Jawbreaker: The Musical is set to make its stage debut as a workshop production at the Hudson Theatre in Hollywood, running September 4–20, 2026, produced by Knot Free Productions. Directed by Matt DiCarlo with choreography by Jay Jackson (also known as drag performer Laganja Estranja), book by Darren Stein, with original music by Jeff Thomson and lyrics by Jordan Mann.

Rebecca Gayheart, who played Julie Freeman in the original film, will return to play Principal Sherwood. She is joined by Aj Paramo as Fern Mayo, Méami as Courtney Shayne, Kristen Seggio as Julie Freeman, Jane Papageorge as Marcie Fox, Will Riddle as Zach Tartak (billed as "Zack Tartak" in the production's promotional materials), Mireya Zoé Nevel as Elizabeth Purr, and Brandon Keith Rogers as Dane Sanders, with ensemble members Dominic DeCicco, Mitchell Gerrard Johnson, Kayla Quiroz, and Avery Rehl. Casting for the production was managed by Tal Fox Studio.

==Earlier Musical Adaptation==

In 2010, efforts began to adapt Jawbreaker into a musical. On July 29, 2010, a Los Angeles concert presentation occurred starring Shoshana Bean, Lesli Margherita and Jenna Leigh Green. Original film writer-director Darren Stein returned to write the book while Jeff Thomson and Jordan Mann wrote original music and lyrics. Jen Bender directed the production with musical direction by Adam Gubman.

On October 13, 2011, a Manhattan reading occurred with Diana DeGarmo in the role of Fern Mayo. Gabriel Barre directed this reading.

On September 26 and 27, 2013, MadBromance Productions hosted a 29-hour reading of Jawbreaker: The Musical in Manhattan. Starring Elizabeth Gillies as Courtney Shayne, Gillies was joined by JoJo as Julie, Diana DeGarmo as Fern Mayo, and Libby Servais as Foxy. Gabriel Barre directed once again while Shea Sullivan choreographed, and James Sampliner provided musical direction.

=== Demo Recording ===
A six-track demo CD for Jawbreaker: The Musical was produced by MadBromance Productions during the show's early development, tied to their 29-hour reading held September 26–27, 2013, in Manhattan. The demo was distributed at an industry-invite-only workshop performance and was never commercially released.

Track Listing:
1. "Dress to Kill" – 5:02
2. "Peachy Keen" – 4:38
3. "Pretty Little Games" – 4:53
4. "All About Vylette" – 3:19
5. "Queen Bitch" – 3:25
6. "Skin Deep" – 4:18

Music by Jeff Thomson, lyrics by Jordan Mann, book by Darren Stein, based on his film.
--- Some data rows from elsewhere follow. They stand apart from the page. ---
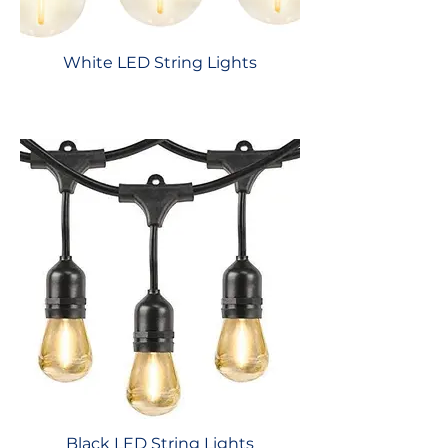
White LED String Lights
Black LED String Lights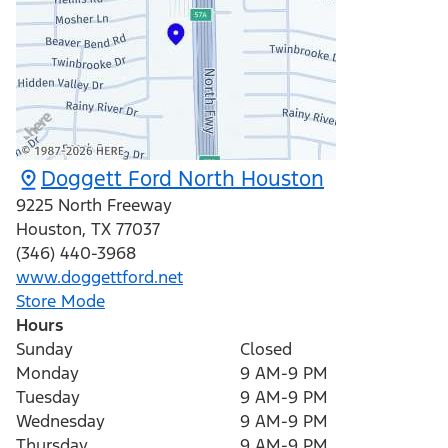
Doggett Ford North Houston
9225 North Freeway
Houston
,
TX
77037
(346) 440-3968
www.doggettford.net
Store Mode
Hours
Sunday
Closed
Monday
9 AM-9 PM
Tuesday
9 AM-9 PM
Wednesday
9 AM-9 PM
Thursday
9 AM-9 PM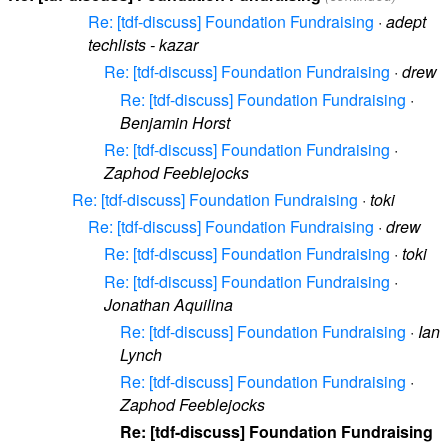
Re: [tdf-discuss] Foundation Fundraising
·
adept
techlists - kazar
Re: [tdf-discuss] Foundation Fundraising
·
drew
Re: [tdf-discuss] Foundation Fundraising
·
Benjamin Horst
Re: [tdf-discuss] Foundation Fundraising
·
Zaphod Feeblejocks
Re: [tdf-discuss] Foundation Fundraising
·
toki
Re: [tdf-discuss] Foundation Fundraising
·
drew
Re: [tdf-discuss] Foundation Fundraising
·
toki
Re: [tdf-discuss] Foundation Fundraising
·
Jonathan Aquilina
Re: [tdf-discuss] Foundation Fundraising
·
Ian
Lynch
Re: [tdf-discuss] Foundation Fundraising
·
Zaphod Feeblejocks
Re: [tdf-discuss] Foundation Fundraising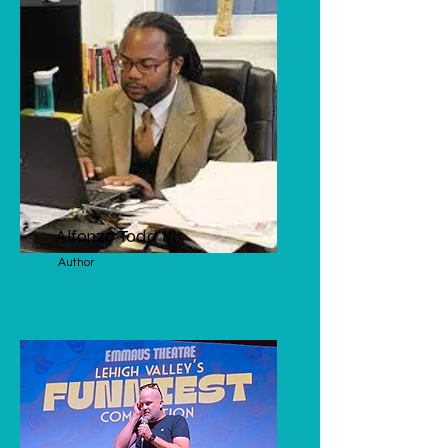
Alfonzo Todd III
Author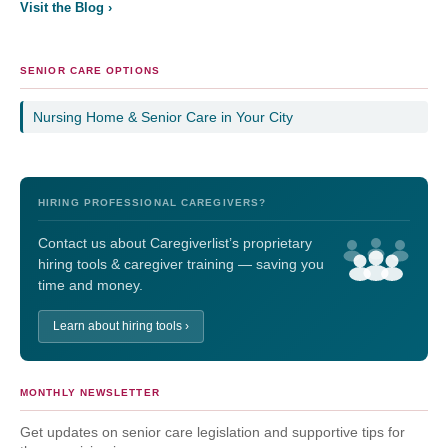
Visit the Blog ›
SENIOR CARE OPTIONS
Nursing Home & Senior Care in Your City
HIRING PROFESSIONAL CAREGIVERS?
Contact us about Caregiverlist’s proprietary
hiring tools & caregiver training — saving you
time and money.
Learn about hiring tools ›
MONTHLY NEWSLETTER
Get updates on senior care legislation and supportive tips for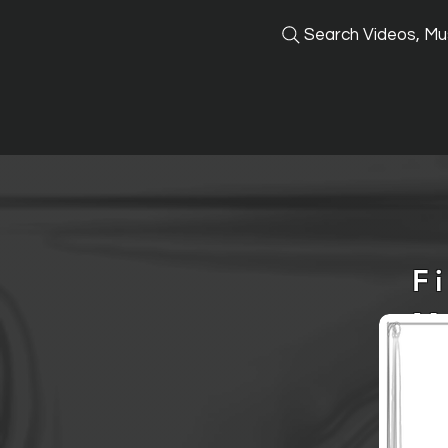
Search Videos, Mus
F
M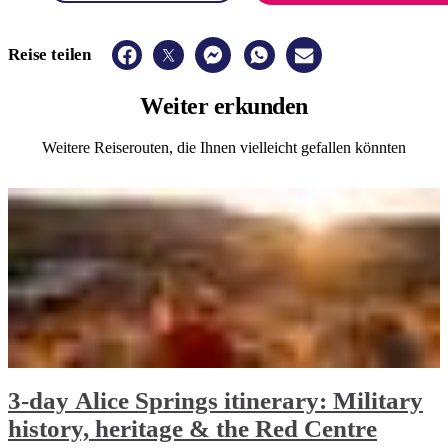
Reise teilen
Weiter
erkunden
Weitere Reiserouten, die Ihnen vielleicht gefallen könnten
3-day Alice Springs itinerary: Military
history, heritage & the Red Centre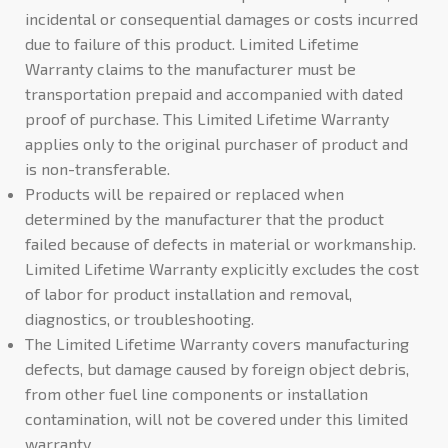
incidental or consequential damages or costs incurred
due to failure of this product. Limited Lifetime
Warranty claims to the manufacturer must be
transportation prepaid and accompanied with dated
proof of purchase. This Limited Lifetime Warranty
applies only to the original purchaser of product and
is non-transferable.
Products will be repaired or replaced when
determined by the manufacturer that the product
failed because of defects in material or workmanship.
Limited Lifetime Warranty explicitly excludes the cost
of labor for product installation and removal,
diagnostics, or troubleshooting.
The Limited Lifetime Warranty covers manufacturing
defects, but damage caused by foreign object debris,
from other fuel line components or installation
contamination, will not be covered under this limited
warranty.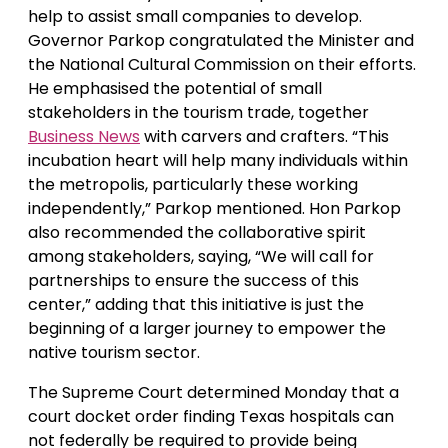
help to assist small companies to develop.
Governor Parkop congratulated the Minister and
the National Cultural Commission on their efforts.
He emphasised the potential of small
stakeholders in the tourism trade, together
Business News
with carvers and crafters. “This
incubation heart will help many individuals within
the metropolis, particularly these working
independently,” Parkop mentioned. Hon Parkop
also recommended the collaborative spirit
among stakeholders, saying, “We will call for
partnerships to ensure the success of this
center,” adding that this initiative is just the
beginning of a larger journey to empower the
native tourism sector.
The Supreme Court determined Monday that a
court docket order finding Texas hospitals can
not federally be required to provide being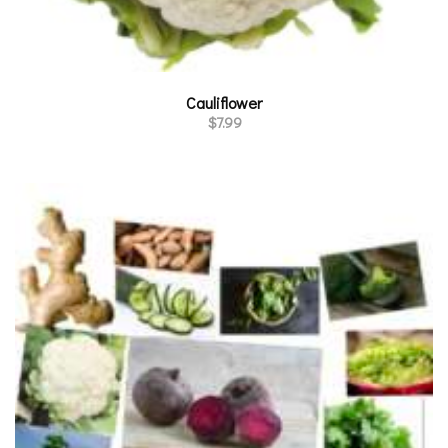
Cauliflower
$
7.99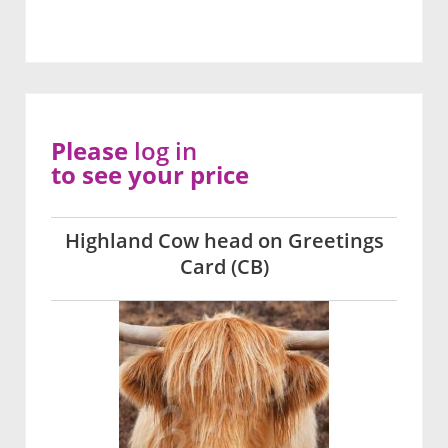
Please
log in
to see your price
Highland Cow head on Greetings
Card (CB)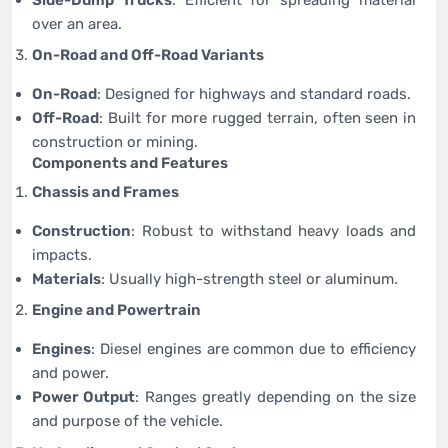
over an area.
On-Road and Off-Road Variants
On-Road
: Designed for highways and standard roads.
Off-Road
: Built for more rugged terrain, often seen in
construction or mining.
Components and Features
Chassis and Frames
Construction
: Robust to withstand heavy loads and
impacts.
Materials
: Usually high-strength steel or aluminum.
Engine and Powertrain
Engines
: Diesel engines are common due to efficiency
and power.
Power Output
: Ranges greatly depending on the size
and purpose of the vehicle.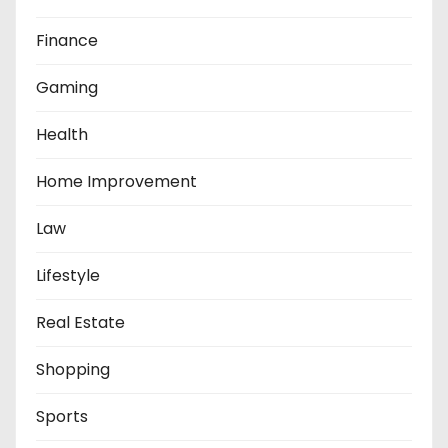
Finance
Gaming
Health
Home Improvement
Law
Lifestyle
Real Estate
Shopping
Sports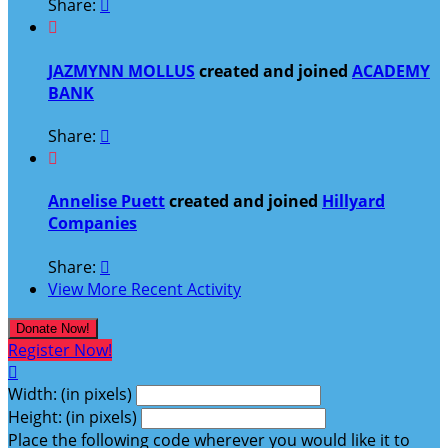
Share:


JAZMYNN MOLLUS
created and joined
ACADEMY
BANK
Share:


Annelise Puett
created and joined
Hillyard
Companies
Share:

View More Recent Activity
Donate Now!
Register Now!

Width: (in pixels)
Height: (in pixels)
Place the following code wherever you would like it to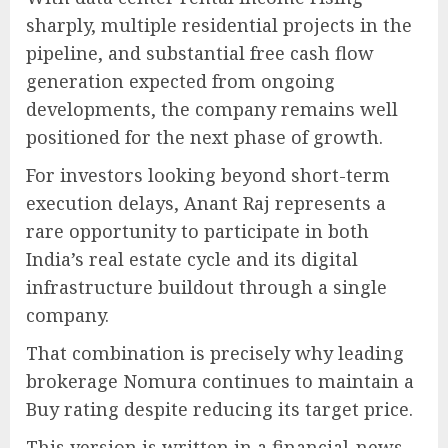
sharply, multiple residential projects in the
pipeline, and substantial free cash flow
generation expected from ongoing
developments, the company remains well
positioned for the next phase of growth.
For investors looking beyond short-term
execution delays, Anant Raj represents a
rare opportunity to participate in both
India’s real estate cycle and its digital
infrastructure buildout through a single
company.
That combination is precisely why leading
brokerage Nomura continues to maintain a
Buy rating despite reducing its target price.
This version is written in a financial-news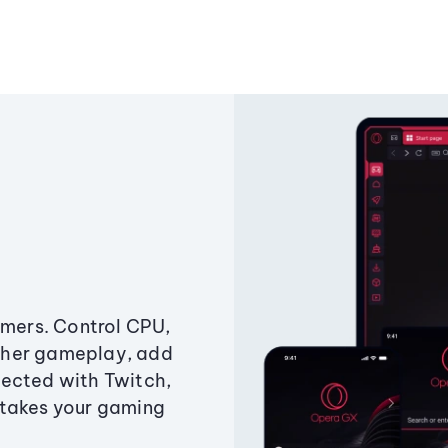
amers. Control CPU,
ther gameplay, add
ected with Twitch,
 takes your gaming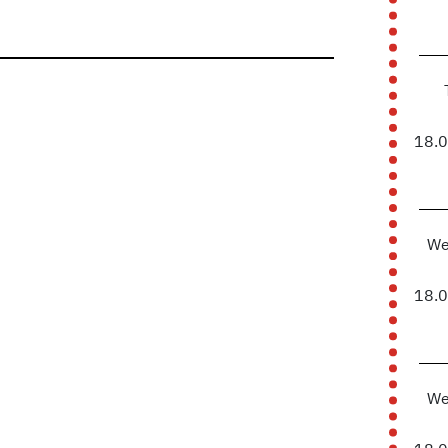
18.
We
18.
We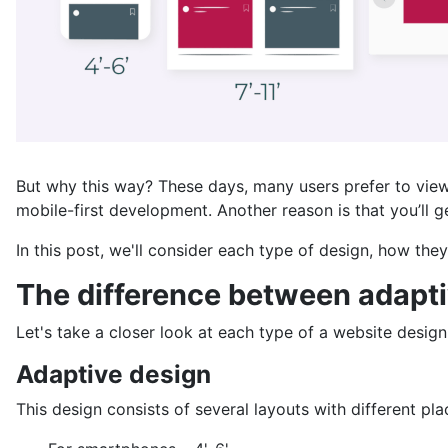
But why this way? These days, many users prefer to view
mobile-first development. Another reason is that you’ll g
In this post, we'll consider each type of design, how th
The difference between adaptiv
Let's take a closer look at each type of a website design
Adaptive design
This design consists of several layouts with different p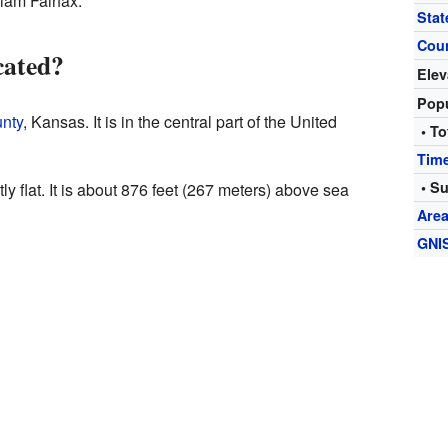
liam Fairfax.
Stat
Cou
cated?
Elev
Popu
nty
, Kansas. It is in the central part of the United
• To
Tim
• S
y flat. It is about 876 feet (267 meters) above sea
Are
GNI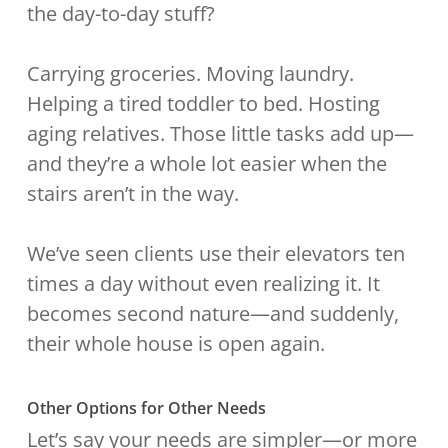
the day-to-day stuff?
Carrying groceries. Moving laundry.
Helping a tired toddler to bed. Hosting
aging relatives. Those little tasks add up—
and they’re a whole lot easier when the
stairs aren’t in the way.
We’ve seen clients use their elevators ten
times a day without even realizing it. It
becomes second nature—and suddenly,
their whole house is open again.
Other Options for Other Needs
Let’s say your needs are simpler—or more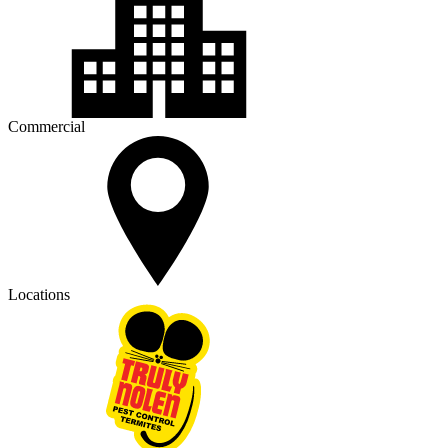
Commercial
Locations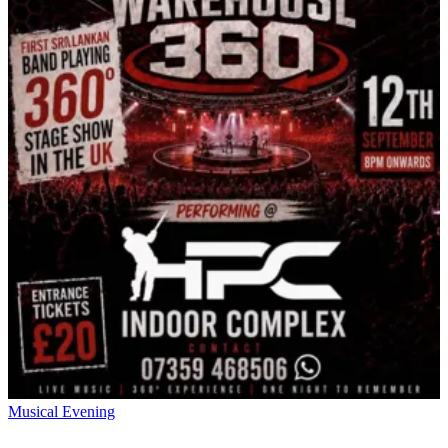
Musical Evening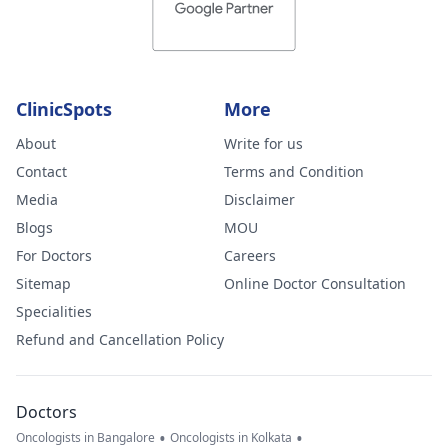
ClinicSpots
More
About
Write for us
Contact
Terms and Condition
Media
Disclaimer
Blogs
MOU
For Doctors
Careers
Sitemap
Online Doctor Consultation
Specialities
Refund and Cancellation Policy
Doctors
•
•
Oncologists in Bangalore
Oncologists in Kolkata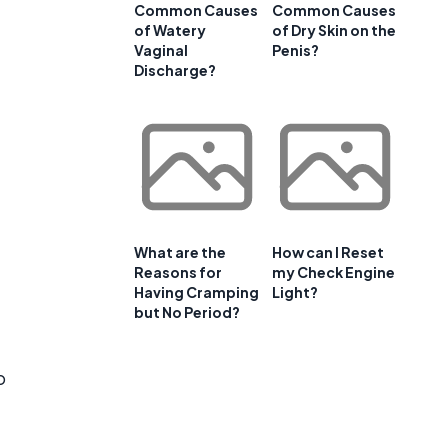
Common Causes
Common Causes
of Watery
of Dry Skin on the
Vaginal
Penis?
Discharge?
What are the
How can I Reset
Reasons for
my Check Engine
Having Cramping
Light?
but No Period?
o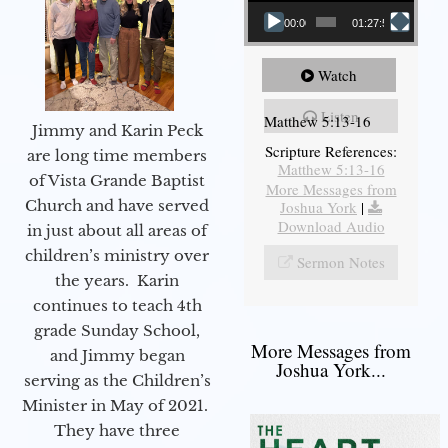
00:00
01:27:56
Watch
Listen
Matthew 5:13-16
Jimmy and Karin Peck
Scripture References:
are long time members
Matthew 5:13-16
of Vista Grande Baptist
More Messages from
Church and have served
Joshua York
|
Download Audio
in just about all areas of
children’s ministry over
Sermon Notes
the years. Karin
continues to teach 4th
grade Sunday School,
More Messages from
and Jimmy began
Joshua York...
serving as the Children’s
Minister in May of 2021.
They have three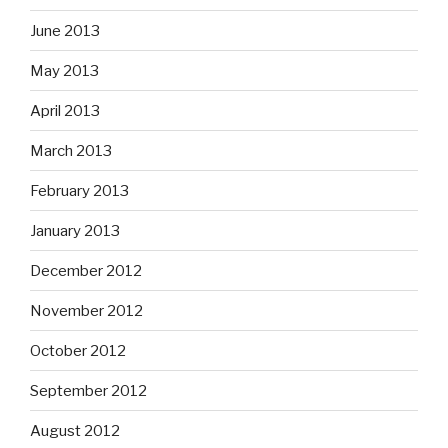
June 2013
May 2013
April 2013
March 2013
February 2013
January 2013
December 2012
November 2012
October 2012
September 2012
August 2012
The musical, at that time, was described as having a "propulsive pop score that ranges from Lady Gaga-style synth pop to lush melodic ballads, Jawbreaker feels both timeless and today, presenting a mythic high school story that speaks to the teenager in us all."

==Television series==
In February 2017, it was announced that the film would be reimagined as a television series for E! Darren Stein, the writer and director of the original film, was said to write and produce the series, but no further developments were made.